Automatic Updates - Checks for, and downloads, known virus characteristics and patterns. Can be scheduled to check for updates on a regular basis.
Actions to prevent the spread of spam include:
Apply OS and application updates when available.
Run an Antivirus program regularly and keep it up to date.
Do not forward suspect emails.
Do not open email attachments, especially from people you do not know.
Set up rules in your email to delete spam that by-pass the anti-spam software.
Identify sources of spam and report it to a network administrator so it can be blocked.
Report incidents to the governmental agency that deals with abuse by spam.
A Firewall is one of the most effective security tools available for protecting internal network users from external threats.Controls the traffic between them as well as helps prevent unauthorized access. Firewall techniques
Packet Filtering - Prevents or allows access based on IP or MAC addresses.
Application Filtering - Prevents or allows access to specific application types based on port numbers.
URL Filtering - Prevents or allows access to websites based on specific URLs or keywords.
Stateful Packet Inspection (SPI) - Unsolicited packets are blocked unless permitted specifically.
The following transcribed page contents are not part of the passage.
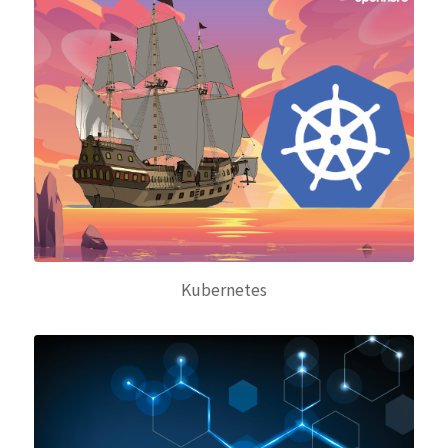
Kubernetes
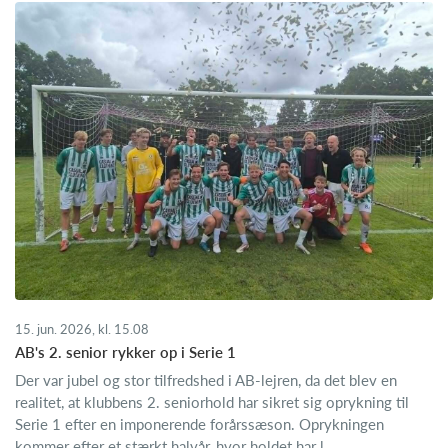
15. jun. 2026, kl. 15.08
AB's 2. senior rykker op i Serie 1
Der var jubel og stor tilfredshed i AB-lejren, da det blev en
realitet, at klubbens 2. seniorhold har sikret sig oprykning til
Serie 1 efter en imponerende forårssæson. Oprykningen
kommer efter et stærkt halvår, hvor holdet har l...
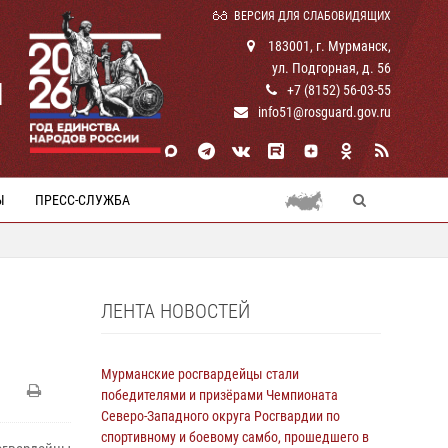
ВЕРСИЯ ДЛЯ СЛАБОВИДЯЩИХ
183001, г. Мурманск,
ул. Подгорная, д. 56
И
+7 (8152) 56-03-55
info51@rosguard.gov.ru
Ы
ПРЕСС-СЛУЖБА
ЛЕНТА НОВОСТЕЙ
Мурманские росгвардейцы стали
победителями и призёрами Чемпионата
Северо-Западного округа Росгвардии по
спортивному и боевому самбо, прошедшего в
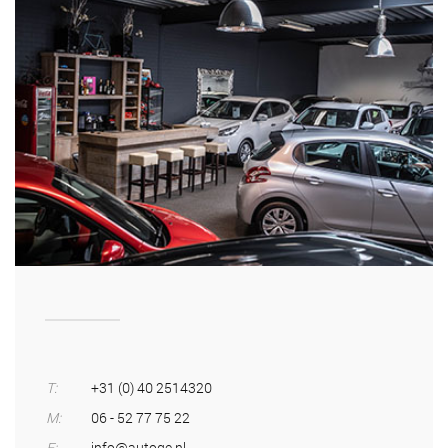
T:
+31 (0) 40 2514320
M:
06 - 52 77 75 22
E:
info@autoge.nl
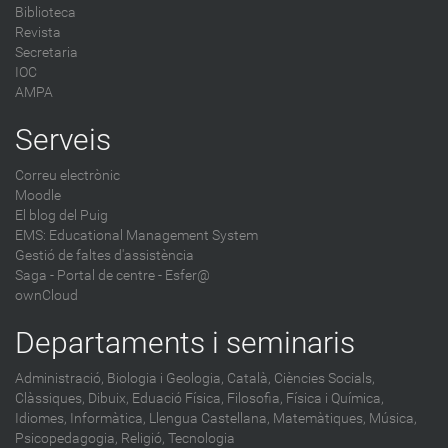
Biblioteca
Revista
Secretaria
IOC
AMPA
Serveis
Correu electrònic
Moodle
El blog del Puig
EMS: Educational Management System
Gestió de faltes d'assistència
Saga
-
Portal de centre - Esfer@
ownCloud
Departaments i seminaris
Administració,
Biologia i Geologia,
Català,
Ciències Socials,
Clàssiques,
Dibuix,
Eduació Física,
Filosofia,
Física i Química,
Idiomes,
Informàtica,
Llengua Castellana,
Matemàtiques,
Música,
Psicopedagogia,
Religió,
Tecnologia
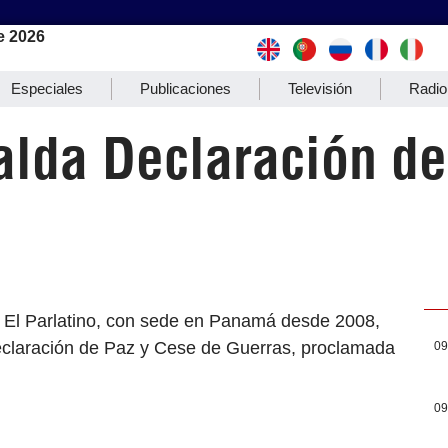
e 2026
Especiales
Publicaciones
Televisión
Radio
alda Declaración de
) El Parlatino, con sede en Panamá desde 2008,
Declaración de Paz y Cese de Guerras, proclamada
09
09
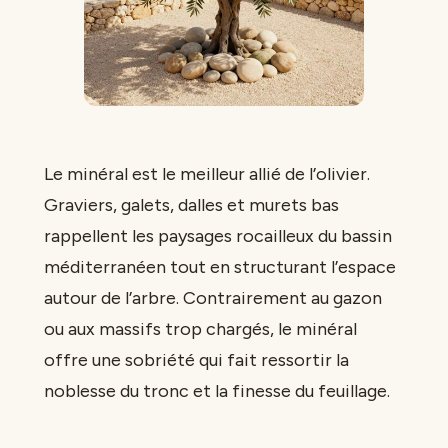
Le minéral est le meilleur allié de l’olivier.
Graviers, galets, dalles et murets bas
rappellent les paysages rocailleux du bassin
méditerranéen tout en structurant l’espace
autour de l’arbre. Contrairement au gazon
ou aux massifs trop chargés, le minéral
offre une sobriété qui fait ressortir la
noblesse du tronc et la finesse du feuillage.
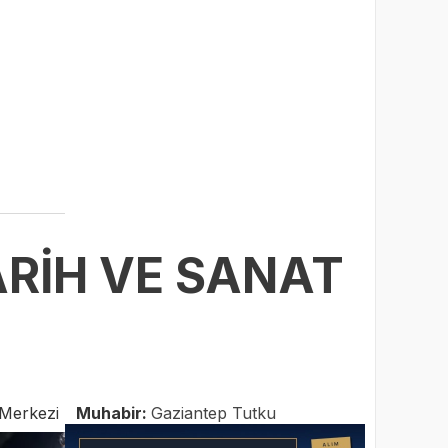
ARİH VE SANAT
Merkezi
Muhabir:
Gaziantep Tutku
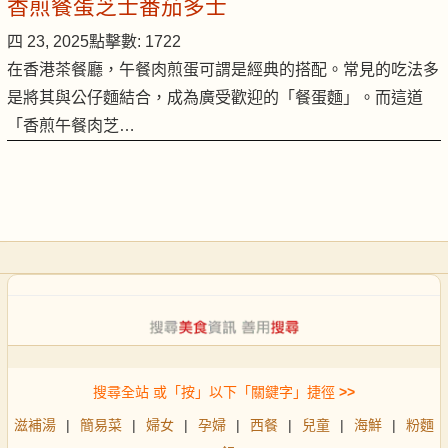
香煎餐蛋芝士番茄多士
四 23, 2025
點擊數: 1722
在香港茶餐廳，午餐肉煎蛋可謂是經典的搭配。常見的吃法多
是將其與公仔麵結合，成為廣受歡迎的「餐蛋麵」。而這道
「香煎午餐肉芝…
搜尋全站 或「按」以下「關鍵字」捷徑
>>
滋補湯
|
簡易菜
|
婦女
|
孕婦
|
西餐
|
兒童
|
海鮮
|
粉麵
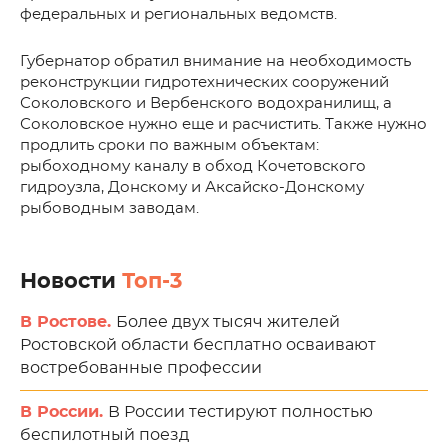
федеральных и региональных ведомств.
Губернатор обратил внимание на необходимость
реконструкции гидротехнических сооружений
Соколовского и Вербенского водохранилищ, а
Соколовское нужно еще и расчистить. Также нужно
продлить сроки по важным объектам:
рыбоходному каналу в обход Кочетовского
гидроузла, Донскому и Аксайско-Донскому
рыбоводным заводам.
Новости
Топ-3
В Ростове.
Более двух тысяч жителей
Ростовской области бесплатно осваивают
востребованные профессии
В России.
В России тестируют полностью
беспилотный поезд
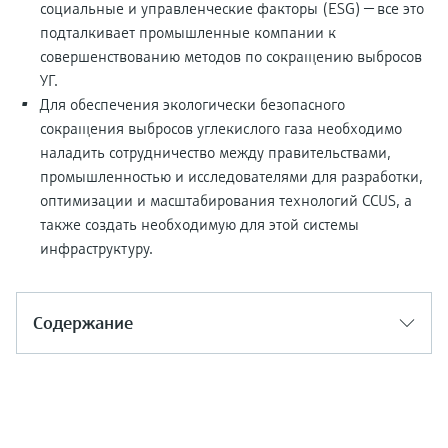
социальные и управленческие факторы (ESG) — все это
подталкивает промышленные компании к
совершенствованию методов по сокращению выбросов
УГ.
Для обеспечения экологически безопасного
сокращения выбросов углекислого газа необходимо
наладить сотрудничество между правительствами,
промышленностью и исследователями для разработки,
оптимизации и масштабирования технологий CCUS, а
также создать необходимую для этой системы
инфраструктуру.
Содержание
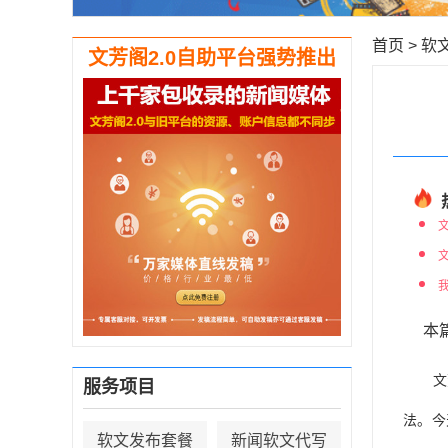
首页
>
软
文芳阁2.0自助平台强势推出
本
文
服务项目
法。今
软文发布套餐
新闻软文代写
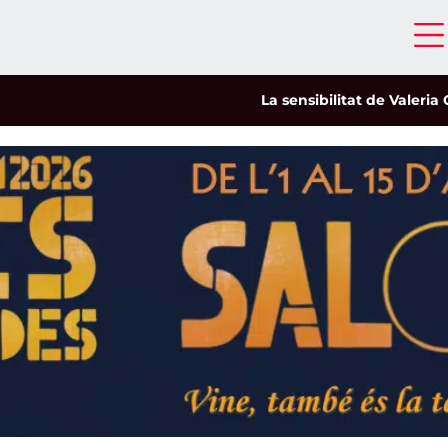
La sensibilitat de Valeria Castr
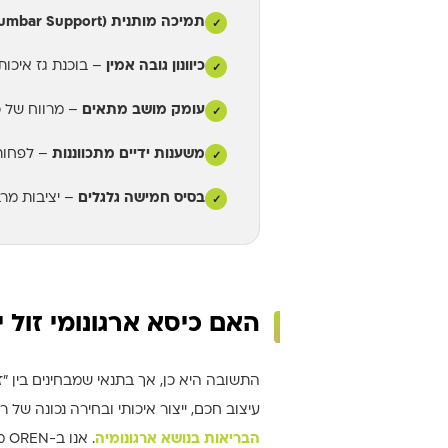
תמיכה מותנית (Lumbar Support)
✓
כיוונון גובה אמין
– בוכנת גז איכות
✓
עומק מושב מתאים
– מרווח של כ
✓
משענות ידיים מתכווננות
– לפחות 
✓
בסיס חמישה גלגלים
– יציבות מרב
✓
האם כיסא ארגונומי זול י
התשובה היא כן, אך בתנאי שמבחינים בין "ז
עיצוב חכם, ייצור איכותי ובחירה נכונה של 
הבריאות בנושא ארגונומיה
. 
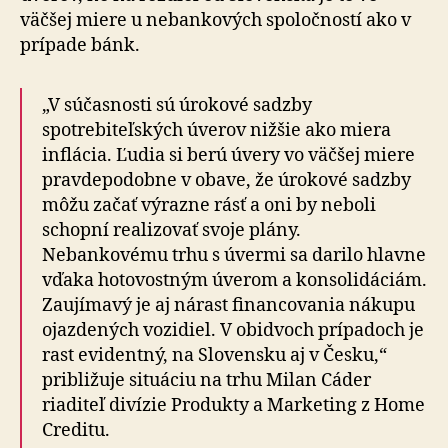
väčšej miere u nebankových spoločností ako v
prípade bánk.
„V súčasnosti sú úrokové sadzby
spotrebiteľských úverov nižšie ako miera
inflácia. Ľudia si berú úvery vo väčšej miere
pravdepodobne v obave, že úrokové sadzby
môžu začať výrazne rásť a oni by neboli
schopní realizovať svoje plány.
Nebankovému trhu s úvermi sa darilo hlavne
vďaka hotovostným úverom a konsolidáciám.
Zaujímavý je aj nárast financovania nákupu
ojazdených vozidiel. V obidvoch prípadoch je
rast evidentný, na Slovensku aj v Česku,“
približuje situáciu na trhu Milan Cáder
riaditeľ divízie Produkty a Marketing z Home
Creditu.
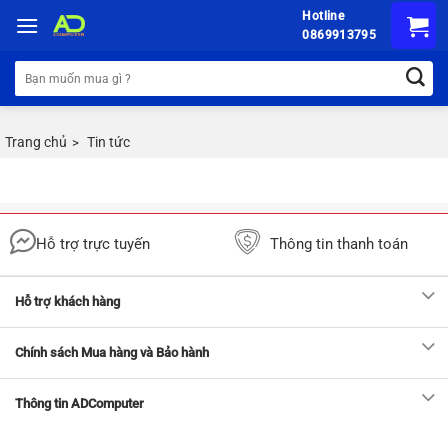
Chuyển
Hotline
đến
0869913795
nội
Tìm
dung
kiếm:
Trang chủ
Tin tức
>
Hỗ trợ trực tuyến
Thông tin thanh toán
Hỗ trợ khách hàng
Chính sách Mua hàng và Bảo hành
Thông tin ADComputer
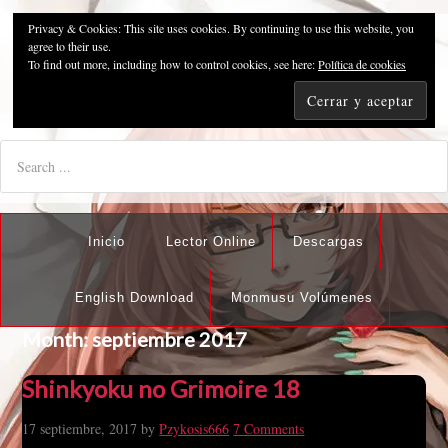
Privacy & Cookies: This site uses cookies. By continuing to use this website, you
Pzykosis666HFansub
agree to their use.
To find out more, including how to control cookies, see here:
Política de cookies
"I'm the best there is at what I do, but what I do best isn't very
nice".
Inicio
Lector Online
Descargas
English Download
Monmusu Volúmenes
Month:
septiembre 2017
Shinkyoku no Grimoire 18
17 septiembre, 2017
by
Pzykosis666
7 Comments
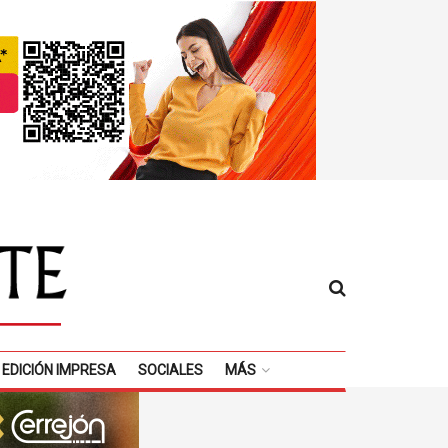
EDICIÓN IMPRESA
SOCIALES
MÁS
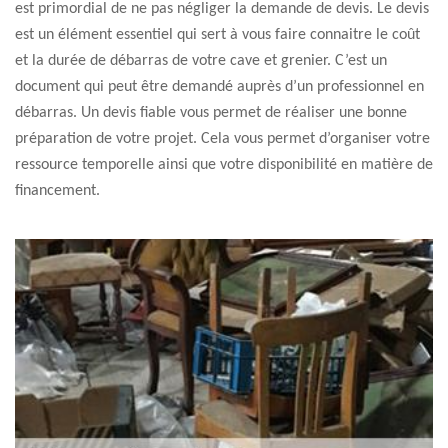
est primordial de ne pas négliger la demande de devis. Le devis
est un élément essentiel qui sert à vous faire connaitre le coût
et la durée de débarras de votre cave et grenier. C’est un
document qui peut être demandé auprès d’un professionnel en
débarras. Un devis fiable vous permet de réaliser une bonne
préparation de votre projet. Cela vous permet d’organiser votre
ressource temporelle ainsi que votre disponibilité en matière de
financement.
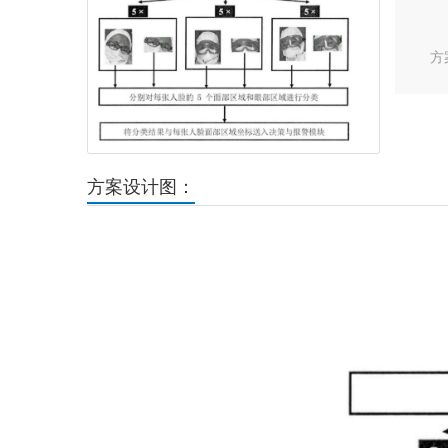
方
方案设计图：
Previous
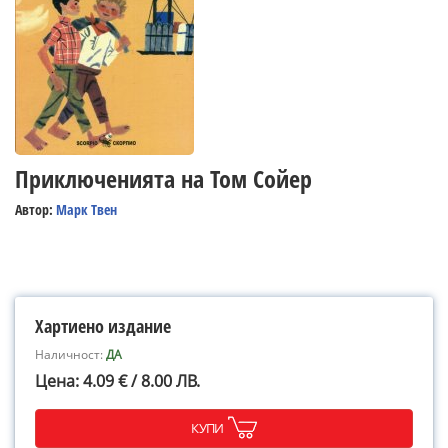
Приключенията на Том Сойер
Автор:
Марк Твен
Хартиено издание
Наличност:
ДА
Цена: 4.09 € / 8.00 ЛВ.
КУПИ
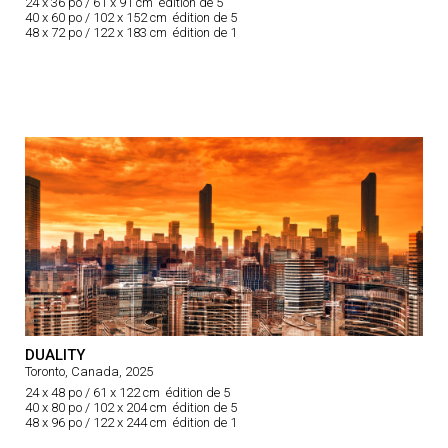
24 x 36 po / 61 x 91 cm édition de 5
40 x 60 po / 102 x 152 cm édition de 5
48 x 72 po / 122 x 183 cm édition de 1
DUALITY
Toronto, Canada, 2025
24 x 48 po / 61 x 122 cm édition de 5
40 x 80 po / 102 x 204 cm édition de 5
48 x 96 po / 122 x 244 cm édition de 1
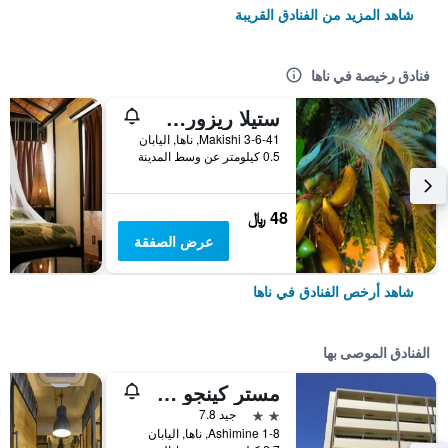
شاهد المزيد من الفنادق القريبة
فنادق رخيصة في ناها
ستيلا ريزورت - دار ضيافة
3-6-41 Makishi, ناها, اليابان
0.5 كيلومتر عن وسط المدينة
48 ﷼
عرض الصفقة
شاهد أرخص الفنادق في ناها
الفنادق الموصى بها
مستر كينجو فايوليت كوكوماي
2 نجمتين
جيد 7.8
1-8 Ashimine, ناها, اليابان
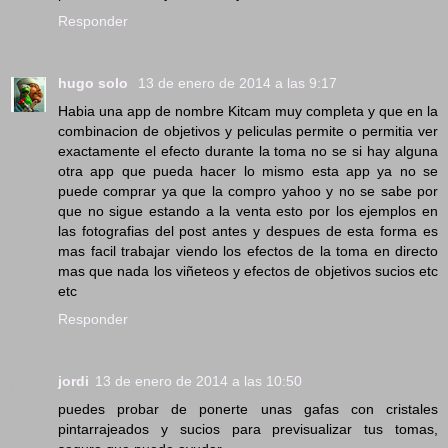
Responder
hugo solo
13 de enero de 2014 a las 9:17
Habia una app de nombre Kitcam muy completa y que en la
combinacion de objetivos y peliculas permite o permitia ver
exactamente el efecto durante la toma no se si hay alguna
otra app que pueda hacer lo mismo esta app ya no se
puede comprar ya que la compro yahoo y no se sabe por
que no sigue estando a la venta esto por los ejemplos en
las fotografias del post antes y despues de esta forma es
mas facil trabajar viendo los efectos de la toma en directo
mas que nada los viñeteos y efectos de objetivos sucios etc
etc
Responder
jordi
13 de enero de 2014 a las 10:50
puedes probar de ponerte unas gafas con cristales
pintarrajeados y sucios para previsualizar tus tomas,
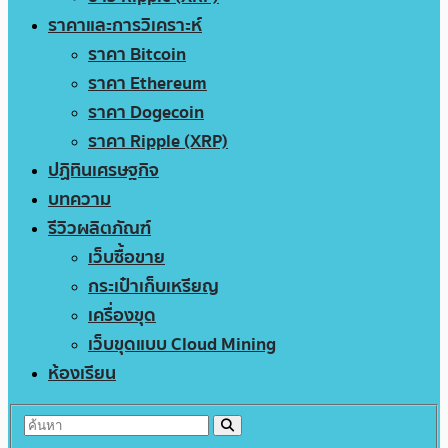
ราคาและการวิเคราะห์
ราคา Bitcoin
ราคา Ethereum
ราคา Dogecoin
ราคา Ripple (XRP)
ปฏิทินเศรษฐกิจ
บทความ
รีวิวผลิตภัณฑ์
เว็บซื้อขาย
กระเป๋าเก็บเหรียญ
เครื่องขุด
เว็บขุดแบบ Cloud Mining
ห้องเรียน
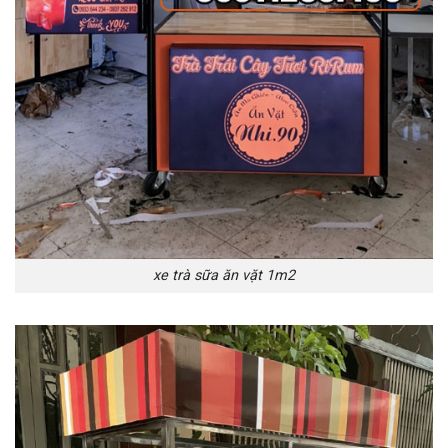
xe trà sữa ăn vặt 1m2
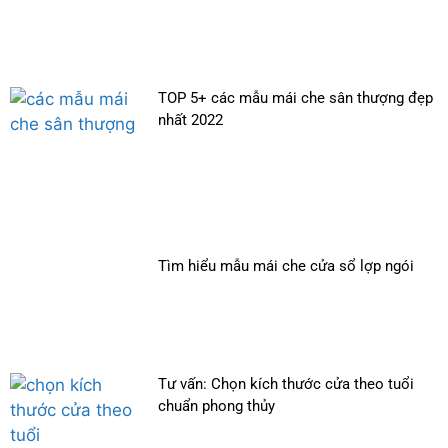
TOP 5+ các mẫu mái che sân thượng đẹp
nhất 2022
Tìm hiểu mẫu mái che cửa sổ lợp ngói
Tư vấn: Chọn kích thước cửa theo tuổi
chuẩn phong thủy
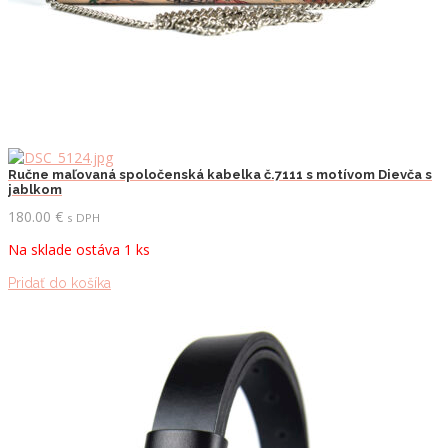
Ručne maľovaná spoločenská kabelka č.7111 s motívom Dievča s
jablkom
180.00
€
s DPH
Na sklade ostáva 1 ks
Pridať do košíka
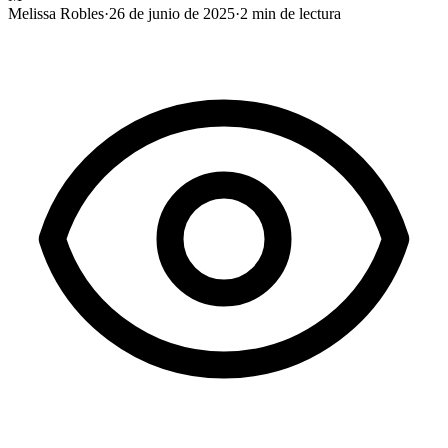
Melissa Robles
·
26 de junio de 2025
·
2
min de lectura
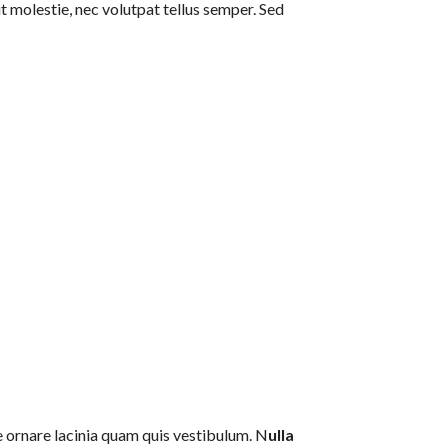
t molestie, nec volutpat tellus semper. Sed
ce ornare lacinia quam quis vestibulum. N
ulla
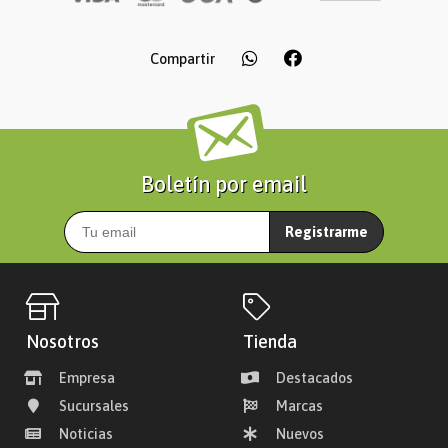
Compartir
Boletín por email
Registrarme
Nosotros
Tienda
Empresa
Destacados
Sucursales
Marcas
Noticias
Nuevos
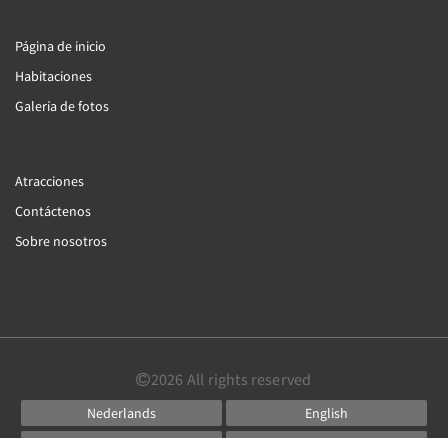
Página de inicio
Habitaciones
Galería de fotos
Atracciones
Contáctenos
Sobre nosotros
2026
All rights reserved
Nederlands
English
Français
Deutsch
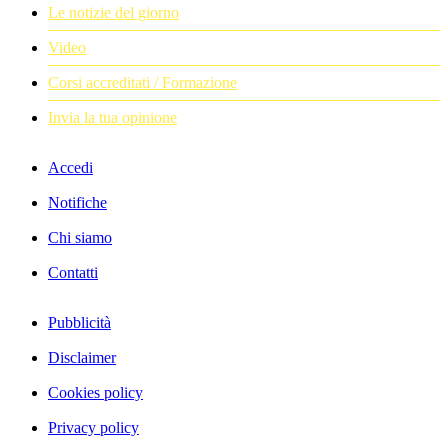
Le notizie del giorno
Video
Corsi accreditati / Formazione
Invia la tua opinione
Accedi
Notifiche
Chi siamo
Contatti
Pubblicità
Disclaimer
Cookies policy
Privacy policy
SPI can also include the capability to recognize and filter out specific types of attacks such as DoS.
Firewall products come packaged in various forms:
Appliance-based firewalls -is built-in to a dedicated hardware device known as a security appliance.
Server-based firewalls -consists of a firewall application that runs on a network operating system (NOS) such as UNIX, Windows or Novell.
Integrated Firewalls -implemented by adding firewall functionality to an existing device, such as a router.
Personal firewalls -reside on host computers and are not designed for LAN implementations. They may be available by default from the OS or may be installed from an outside vendor.
USING A FIREWALL
ONE FIREWALL CONFIG
external network
internal network
DMZ.
To monitor the traffic and determine what traffic should be passed to the DMZ,internally, and what should be denied altogether.
TWO FIREWALL CONFIG
There is an internal and external firewall with the DMZ located between them.
A two-firewall configuration is more appropriate for larger, more complex networks that handle a lot more traffic.